We come with burdens

In this time of post-truths, truths, gas-lighting, mindfulness, and manipulation, it can be arduously difficult to navigate our own paths let alone guide our children. We spend so much time getting them tutors, ferrying them from club to club, buying them the most up to date devices, always wishing and hoping to create happy, kind, intelligent individuals. I think.

Yet we forget. We forget we come with burdens.

We come bearing the weight of what we have known, learnt, and lived in the years before us.

We walk paths trodden many, many moons ago by characters only known to us from stories told across dinner tables, or names whispered by the side or our beds.

We wear the skin forged powerful beings who were better, stronger, fiercer than any of their contemporaries.

Yet we forget.

We forget when we come with these offerings we hand them over to our children. We wrap them up in skins woven with our threads now. We place on them bags without questioning how heavy or light, without the guidance of how to bear them.
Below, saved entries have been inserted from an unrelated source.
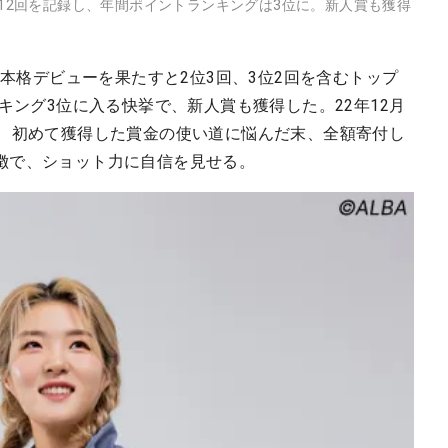
入り12回を記録し、年間ポイントランキングは3位に。新人賞も獲得
ー本格デビューを果たすと2位3回、3位2回を含むトップ
キング3位に入る快挙で、新人賞も獲得した。22年12月
り、初めて獲得した賞金の使い道に悩んだ末、全額寄付し
徴で、ショット力に自信を見せる。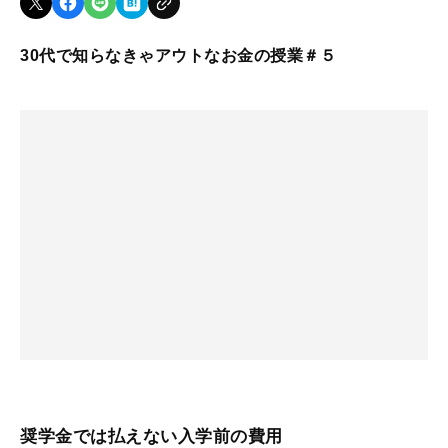
30代で知らなきゃアウトなお金の授業＃５
奨学金では払えない入学前の費用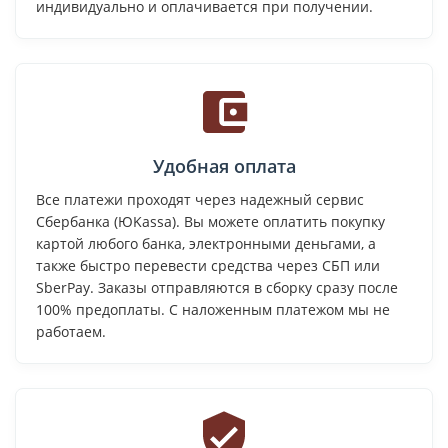
индивидуально и оплачивается при получении.
Удобная оплата
Все платежи проходят через надежный сервис
Сбербанка (ЮKassa). Вы можете оплатить покупку
картой любого банка, электронными деньгами, а
также быстро перевести средства через СБП или
SberPay. Заказы отправляются в сборку сразу после
100% предоплаты. С наложенным платежом мы не
работаем.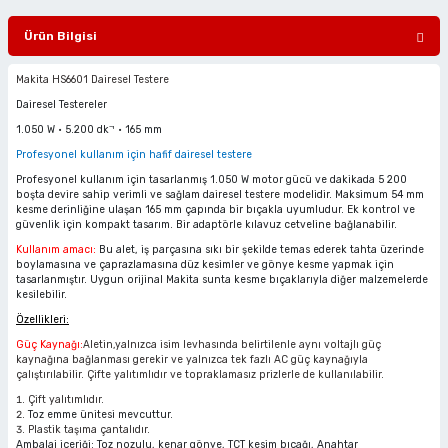
ciler
alar
arı
Havalı Mini Zımpara
Ürün Bilgisi
eler
ası
o Kesiciler
Havalı Orbital Zımpara
Makita HS6601 Dairesel Testere
Dairesel Testereler
im Zımparalar
r
ı
Havalı Polisajlar
1.050 W • 5.200 dk⁻¹ • 165 mm
Profesyonel kullanım için hafif dairesel testere
eler
lar
esiciler
Havalı Rende Zımparalar
Profesyonel kullanım için tasarlanmış 1.050 W motor gücü ve dakikada 5 200
boşta devire sahip verimli ve sağlam dairesel testere modelidir. Maksimum 54 mm
kesme derinliğine ulaşan 165 mm çapında bir bıçakla uyumludur. Ek kontrol ve
 Makinaları
rı
ıkmalar
Havalı Saç Kesmeler
güvenlik için kompakt tasarım. Bir adaptörle kılavuz cetveline bağlanabilir.
Kullanım amacı:
Bu alet, iş parçasına sıkı bir şekilde temas ederek tahta üzerinde
kinaları
 Zımparalar
Havalı Somun Perçin ve Pop Perçin Tab
boylamasına ve çaprazlamasına düz kesimler ve gönye kesme yapmak için
tasarlanmıştır. Uygun orijinal Makita sunta kesme bıçaklarıyla diğer malzemelerde
kesilebilir.
azıyıcılar
aklar
Havalı Somun Sökmeler
Özellikleri:
Güç Kaynağı:
Aletin,yalnızca isim levhasında belirtilenle aynı voltajlı güç
 Deliciler
ar
 Takımları
ler
Havalı Sosis ve Silikon Tabancaları
kaynağına bağlanması gerekir ve yalnızca tek fazlı AC güç kaynağıyla
çalıştırılabilir. Çifte yalıtımlıdır ve topraklamasız prizlerle de kullanılabilir.
Çift yalıtımlıdır.
 Kırıcılar
ineleri
ar
Havalı Taşlamalar
Toz emme ünitesi mevcuttur.
Plastik taşıma çantalıdır.
Ambalaj içeriği: Toz nozulu, kenar gönye, TCT kesim bıçağı, Anahtar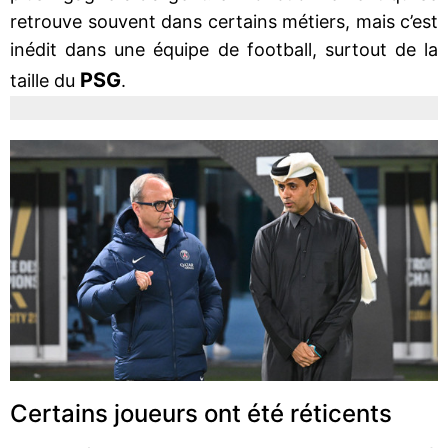
retrouve souvent dans certains métiers, mais c’est
inédit dans une équipe de football, surtout de la
PSG
taille du
.
Certains joueurs ont été réticents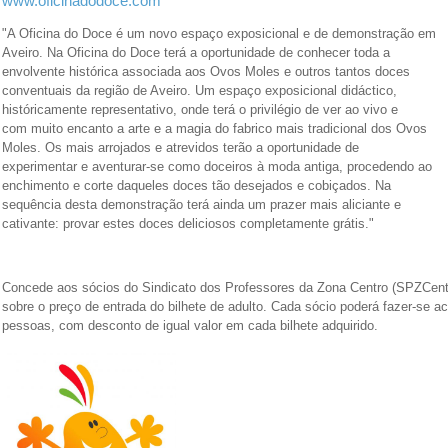
www.oficinadodoce.com
"A Oficina do Doce é um novo espaço exposicional e de demonstração em
Aveiro. Na Oficina do Doce terá a oportunidade de conhecer toda a
envolvente histórica associada aos Ovos Moles e outros tantos doces
conventuais da região de Aveiro. Um espaço exposicional didáctico,
históricamente representativo, onde terá o privilégio de ver ao vivo e
com muito encanto a arte e a magia do fabrico mais tradicional dos Ovos
Moles. Os mais arrojados e atrevidos terão a oportunidade de
experimentar e aventurar-se como doceiros à moda antiga, procedendo ao
enchimento e corte daqueles doces tão desejados e cobiçados. Na
sequência desta demonstração terá ainda um prazer mais aliciante e
cativante: provar estes doces deliciosos completamente grátis."
Concede aos sócios do Sindicato dos Professores da Zona Centro (SPZCent
sobre o preço de entrada do bilhete de adulto. Cada sócio poderá fazer-se 
pessoas, com desconto de igual valor em cada bilhete adquirido.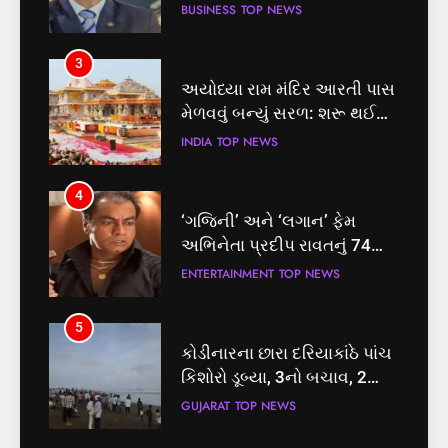
BUSINESS
TOP NEWS
3
અયોધ્યા રામ મંદિર આરતી પાસ
મેળવવું બન્યું સરળ: શરૂ થઈ
તત્કાલ સુવિધા, જાણો સંપૂર્ણ
INDIA
TOP NEWS
પ્રક્રિયા
4
‘ગજિની’ અને ‘લગાન’ ફેમ
અભિનેતા પ્રદીપ રાવતનું 74
વર્ષની વયે નિધન, બ્લડ કેન્સર
ENTERTAINMENT
TOP NEWS
સામે હારી ગયા જંગ
5
કોડીનારના છારા દરિયાકાંઠે પાંચ
કિશોરો ડૂબ્યા, 3નો બચાવ, 2
લાપતા
GUJARAT
TOP NEWS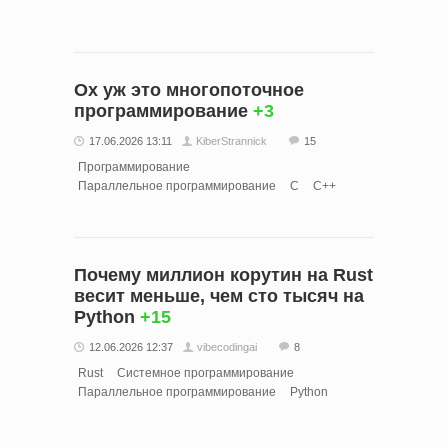
Ох уж это многопоточное
программирование
+3
17.06.2026 13:11
KiberStrannick
15
Программирование
Параллельное программирование
C
C++
Почему миллион корутин на Rust
весит меньше, чем сто тысяч на
Python
+15
12.06.2026 12:37
vibecodingai
8
Rust
Системное программирование
Параллельное программирование
Python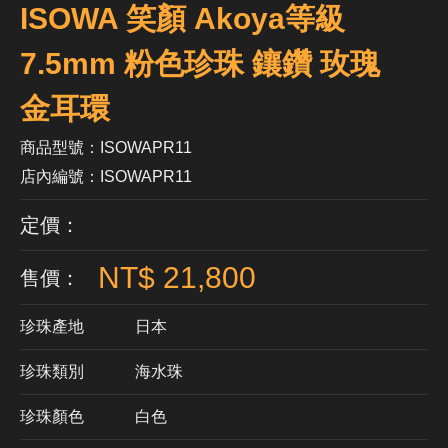
ISOWA 笑顏 Akoya等級
7.5mm 粉色珍珠 鑲鑽 玫瑰
金耳環
商品型號：ISOWAPR11
店內編號：ISOWAPR11
定價：
NT$ 21,800
售價：
珍珠產地
日本
珍珠類別
海水珠
珍珠顏色
​白色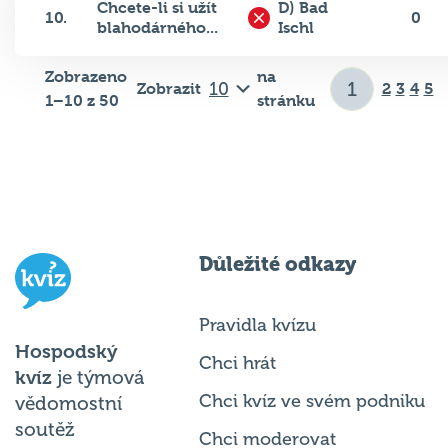
Chcete-li si užít
D) Bad
10.
0
blahodárného...
Ischl
Zobrazeno
na
Zobrazit
2
3
4
5
1–10 z 50
stránku
Důležité odkazy
Pravidla kvízu
Hospodský
Chci hrát
kvíz
je týmová
Chci kvíz ve svém podniku
vědomostní
soutěž
Chci moderovat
We show them the map of where to go, without telling them how to look out for the stars, how to watch the tracks of those who have gone before.
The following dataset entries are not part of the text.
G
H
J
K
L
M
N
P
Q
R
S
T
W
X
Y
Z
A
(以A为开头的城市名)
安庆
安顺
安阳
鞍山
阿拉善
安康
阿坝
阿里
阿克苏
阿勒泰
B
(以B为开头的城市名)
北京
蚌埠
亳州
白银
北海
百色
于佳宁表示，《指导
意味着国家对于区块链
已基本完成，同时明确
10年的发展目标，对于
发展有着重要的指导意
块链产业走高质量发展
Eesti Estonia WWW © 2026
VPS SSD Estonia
A few days ago, I sat beside an MRI scanner as my little boy lay inside. My entire heart trembled, my breath felt so hard to still. Not from fear, not out of uncontrollable worry. But with the realisation there was so much I still had to show him. There was so much he still had to learn. I have seen the joy in his eyes over the simplest things. Watched with fascination as he insisted every pair of shoes he has ever owned were red. How he cannot contain his excitement when something positive happens, no matter how trivial. The concern and anxiety he feels when he sees hardship and inequality anywhere. The inane chattering about his latest obsession. The hole in his left knee of his trousers, always the left knee. No one knows how: a secret James Brown in the making?
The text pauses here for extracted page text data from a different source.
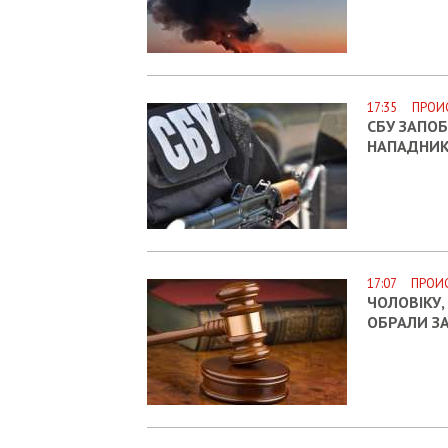
17:35 ПРОИ
СБУ ЗАПОБ
НАПАДНИК
17:07 ПРОИ
ЧОЛОВІКУ,
ОБРАЛИ З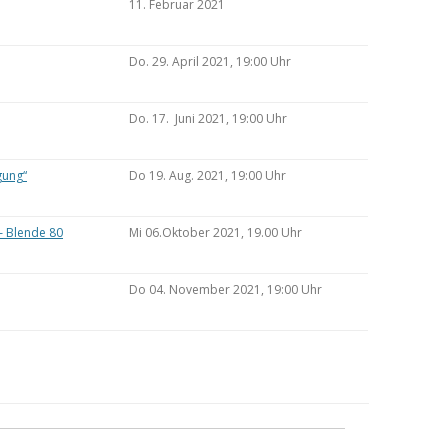
11. Februar 2021
Do. 29. April 2021, 19:00 Uhr
Do. 17. Juni 2021, 19:00 Uhr
gung“
Do 19. Aug. 2021, 19:00 Uhr
– Blende 80
Mi 06.Oktober 2021, 19.00 Uhr
Do 04. November 2021, 19:00 Uhr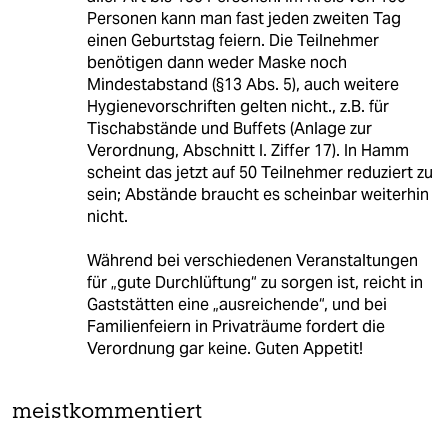
Personen kann man fast jeden zweiten Tag
einen Geburtstag feiern. Die Teilnehmer
benötigen dann weder Maske noch
Mindestabstand (§13 Abs. 5), auch weitere
Hygienevorschriften gelten nicht., z.B. für
Tischabstände und Buffets (Anlage zur
Verordnung, Abschnitt I. Ziffer 17). In Hamm
scheint das jetzt auf 50 Teilnehmer reduziert zu
sein; Abstände braucht es scheinbar weiterhin
nicht.
Während bei verschiedenen Veranstaltungen
für „gute Durchlüftung“ zu sorgen ist, reicht in
Gaststätten eine „ausreichende“, und bei
Familienfeiern in Privaträume fordert die
Verordnung gar keine. Guten Appetit!
meistkommentiert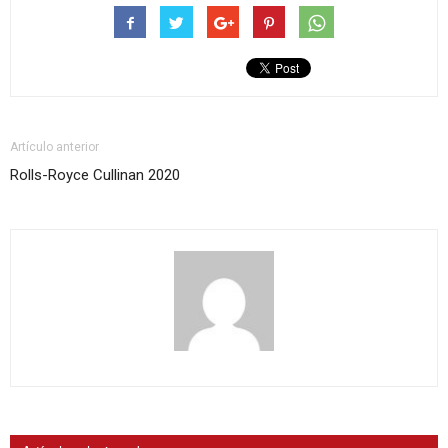
Artículo anterior
Rolls-Royce Cullinan 2020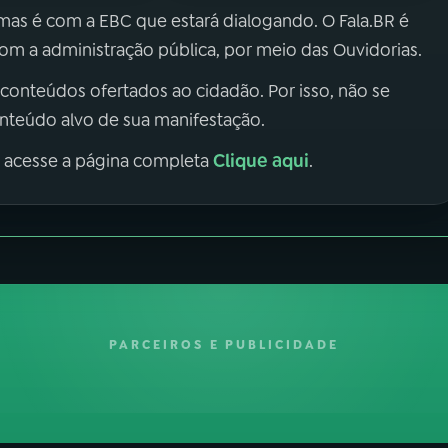
 mas é com a EBC que estará dialogando. O Fala.BR é
m a administração pública, por meio das Ouvidorias.
 conteúdos ofertados ao cidadão. Por isso, não se
onteúdo alvo de sua manifestação.
Clique aqui
, acesse a página completa
.
PARCEIROS E PUBLICIDADE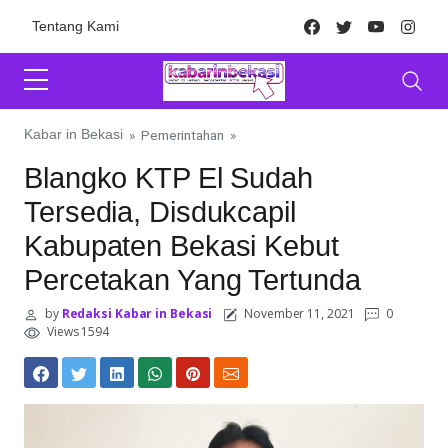
Skip to content
Facebook
Twitter
Youtube
Inst
Tentang Kami
Kabar in Bekasi
»
Pemerintahan
»
Blangko KTP El Sudah
Tersedia, Disdukcapil
Kabupaten Bekasi Kebut
Percetakan Yang Tertunda
by
Redaksi Kabar in Bekasi
November 11, 2021
0
Views 1594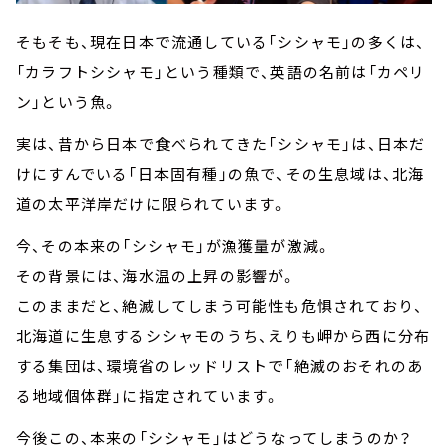
そもそも、現在日本で流通している「シシャモ」の多くは、
「カラフトシシャモ」という種類で、英語の名前は「カペリ
ン」という魚。
実は、昔から日本で食べられてきた「シシャモ」は、日本だ
けにすんでいる「日本固有種」の魚で、その生息域は、北海
道の太平洋岸だけに限られています。
今、その本来の「シシャモ」が漁獲量が激減。
その背景には、海水温の上昇の影響が。
このままだと、絶滅してしまう可能性も危惧されており、
北海道に生息するシシャモのうち、えりも岬から西に分布
する集団は、環境省のレッドリストで「絶滅のおそれのあ
る地域個体群」に指定されています。
今後この、本来の「シシャモ」はどうなってしまうのか？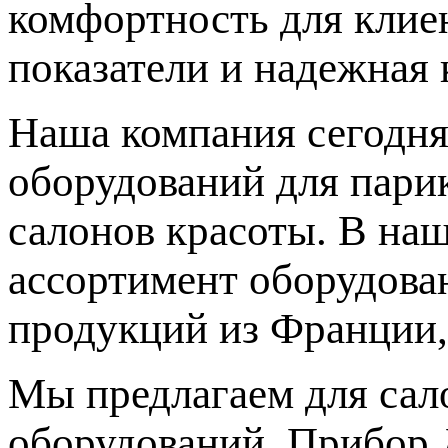
комфортность для клиен
показатели и надежная 
Наша компания сегодня
оборудований для парик
салонов красоты. В на
ассортимент оборудова
продукций из Франции,
Мы предлагаем для сал
оборудований. Прибор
But had I shown him? Had I guided him? Had I given him all the tools needed for this life and whatever comes next? Were my parents right, in raising my children outside of the norm of my Muslim upbringing, or were they destined to be lost?

When he came out, and we wandered home he gave me the tightest, longest hug I can remember. ‘Thank you mummy.’ I was quick to answer, ‘It is ok. All parents would do that. I love you ’. ‘NO,’ he said, ‘Not that. My friend told me his mum speaks about you, and how strong you are, how hard you work for people’s rights, and their voice’. I stopped, and looked at him stunned.

This was my baby. My little smooth faced, glistening eyed boy, standing almost as tall as me, a mane of hair, and shoulders suddenly so much broader. Eyes suddenly so wise, he was the one who when born I had said looked like he had been here before.

‘Thank you for always telling us the truth, and not what people think we should hear. For working through the night when we are in bed to make something for us, to have a safe future with everything we need.’

‘I am proud of you for not being scared of standing up for people, that you are doing what you always wanted. You are not just my mum – you are a warrior princess.’

Maybe, just maybe, we should spend more time living our lives as truly to ourselves as we can. Maybe that is the dearest, strongest, most precious gift we can hand down to them.

A gift that gives them the strength to throw away the map, to tread their own steps, with the stars of our truths blazing in the sky to guide them.